On 6 April 2019 the Insolvency (Scotland) (Receivership and Winding up) Rules 2018 ("RUWR") and the Insolvency (Scotland) (Company Voluntary Arrangements and Administration) Rules 2018 ("CAR") will come into force (together "the New Rules"). The New Rules implement the most significant changes in corporate insolvency law in Scotland in over 30 years. There are two sets of rules, one for liquidations and receiverships and the other for administrations and company voluntary arrangements.
The New Rules have been drafted to, so far as possible, replicate the insolvency rules for England and Wales but there are still differences north and south of the border such as the rules relating to office holders' remuneration. The language has been modernised by using gender neutral language, simple terms rather than overly legal language and reducing duplication. It is anticipated that the introduction of the New Rules will result in the cost savings and greater efficiency in corporate insolvency procedures in Scotland.
The New Rules do not change the substantive law but will change the procedure for the conduct of corporate insolvencies in Scotland. The key changes include:
- Removal of the automatic requirement to hold a physical meeting. Creditors will be able to request a physical meeting if the 10:10:10 rules is triggered (either 10% in value of creditors or 10% in number of creditors or 10 creditors in number request a physical meeting).
- New decision making procedures: deemed consent and qualifying decision procedure.
- Creditors can opt out of receiving certain correspondence from the IP, although they can opt back in at any time. Creditors cannot however opt out of receiving notice of payment of a dividend. It is hoped this change will save costs.
- The use of electronic communication with creditors and dedicated websites. This is a welcome change from the old Rules, where consent was required regardless of the mode of communication used pre-insolvency. Again this will save cost.
- Small dividend payments can be made where the debt does not exceed £1,000 without requiring a formal claim from creditors.
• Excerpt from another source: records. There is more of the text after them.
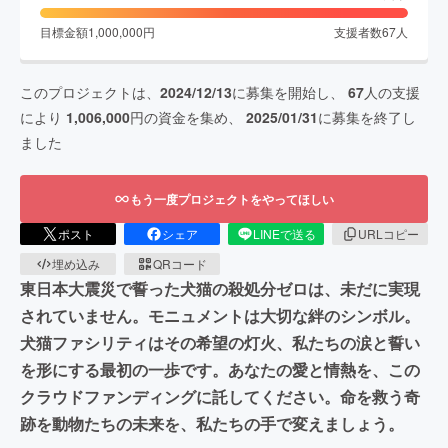
目標金額
1,000,000
円
支援者数
67
人
このプロジェクトは、
2024/12/13
に募集を開始し、
67
人の支援
により
1,006,000
円の資金を集め、
2025/01/31
に募集を終了し
ました
もう一度プロジェクトをやってほしい
ポスト
シェア
LINEで送る
URLコピー
埋め込み
QRコード
東日本大震災で誓った犬猫の殺処分ゼロは、未だに実現
されていません。モニュメントは大切な絆のシンボル。
犬猫ファシリティはその希望の灯火、私たちの涙と誓い
を形にする最初の一歩です。あなたの愛と情熱を、この
クラウドファンディングに託してください。命を救う奇
跡を動物たちの未来を、私たちの手で変えましょう。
- More flexibility in relation to accounting periods, the timing for fixing liquidator's remuneration and payment of dividends.
- IPs now have discretion in relation to advertising in the Gazette or a newspaper and will only place adverts where they consider it appropriate.
- Personal information is more stringently protected under the New Rules.
As of the 6 April 2019 the New Rules will be in force and will apply not just to insolvencies that commence after that date but to all existing insolvencies in Scotland subject to some transitional provisions. Only time will tell whether the changes do reduce costs and improve the efficiency of corporate insolvency procedures in Scotland.